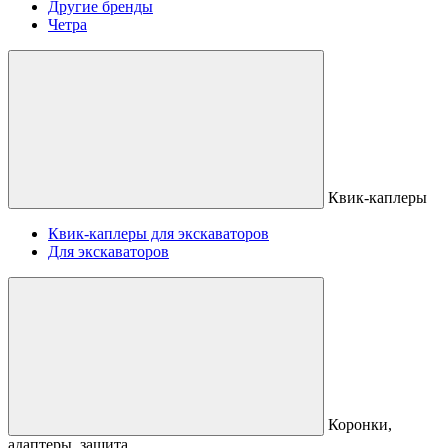
Другие бренды
Четра
Квик-каплеры
Квик-каплеры для экскаваторов
Для экскаваторов
Коронки,
адаптеры, защита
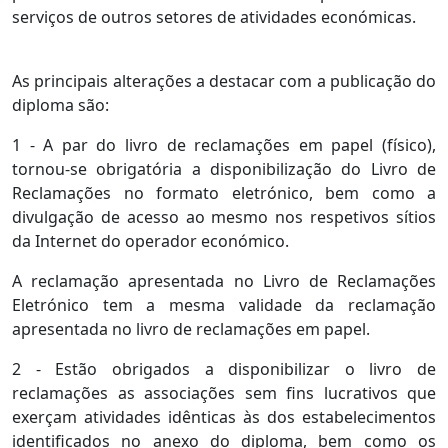
serviços de outros setores de atividades económicas.
As principais alterações a destacar com a publicação do
diploma são:
1 - A par do livro de reclamações em papel (físico),
tornou-se obrigatória a disponibilização do Livro de
Reclamações no formato eletrónico, bem como a
divulgação de acesso ao mesmo nos respetivos sítios
da Internet do operador económico.
A reclamação apresentada no Livro de Reclamações
Eletrónico tem a mesma validade da reclamação
apresentada no livro de reclamações em papel.
2 - Estão obrigados a disponibilizar o livro de
reclamações as associações sem fins lucrativos que
exerçam atividades idênticas às dos estabelecimentos
identificados no anexo do diploma, bem como os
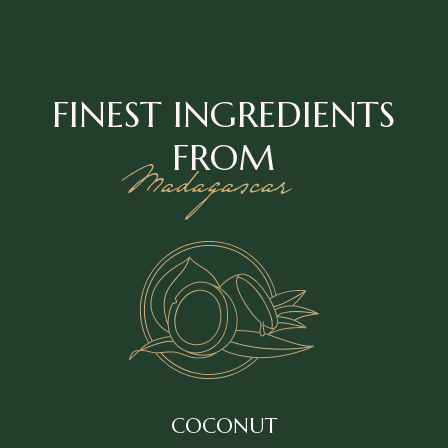
FINEST INGREDIENTS
FROM
Madagascar
COCONUT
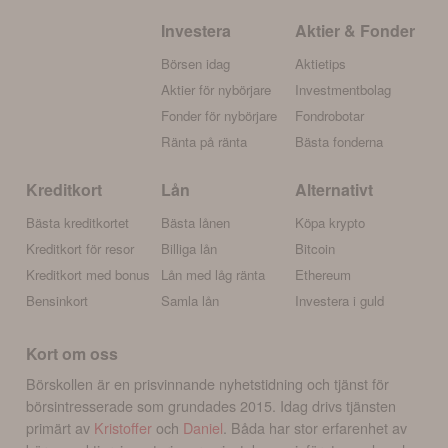
Investera
Aktier & Fonder
Börsen idag
Aktietips
Aktier för nybörjare
Investmentbolag
Fonder för nybörjare
Fondrobotar
Ränta på ränta
Bästa fonderna
Kreditkort
Lån
Alternativt
Bästa kreditkortet
Bästa lånen
Köpa krypto
Kreditkort för resor
Billiga lån
Bitcoin
Kreditkort med bonus
Lån med låg ränta
Ethereum
Bensinkort
Samla lån
Investera i guld
Kort om oss
Börskollen är en prisvinnande nyhetstidning och tjänst för
börsintresserade som grundades 2015. Idag drivs tjänsten
primärt av
Kristoffer
och
Daniel
. Båda har stor erfarenhet av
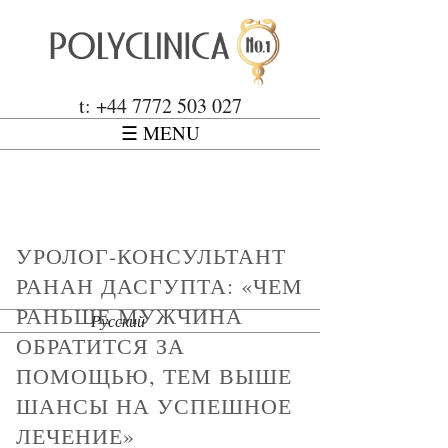
Перейти к основному содержанию
Polyclinica
t: +44 7772 503 027
☰ MENU
УРОЛОГ-КОНСУЛЬТАНТ
РАНАН ДАСГУПТА: «ЧЕМ
РАНЬШЕ МУЖЧИНА
Русский
ОБРАТИТСЯ ЗА
ПОМОЩЬЮ, ТЕМ ВЫШЕ
ШАНСЫ НА УСПЕШНОЕ
ЛЕЧЕНИЕ»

* [ACTIVITY]:
Going through the data above, return each line with the word "экскаваторов".

* [YOUR SOLUTION]:
Квик-каплеры для экскаваторов
Для экскаваторов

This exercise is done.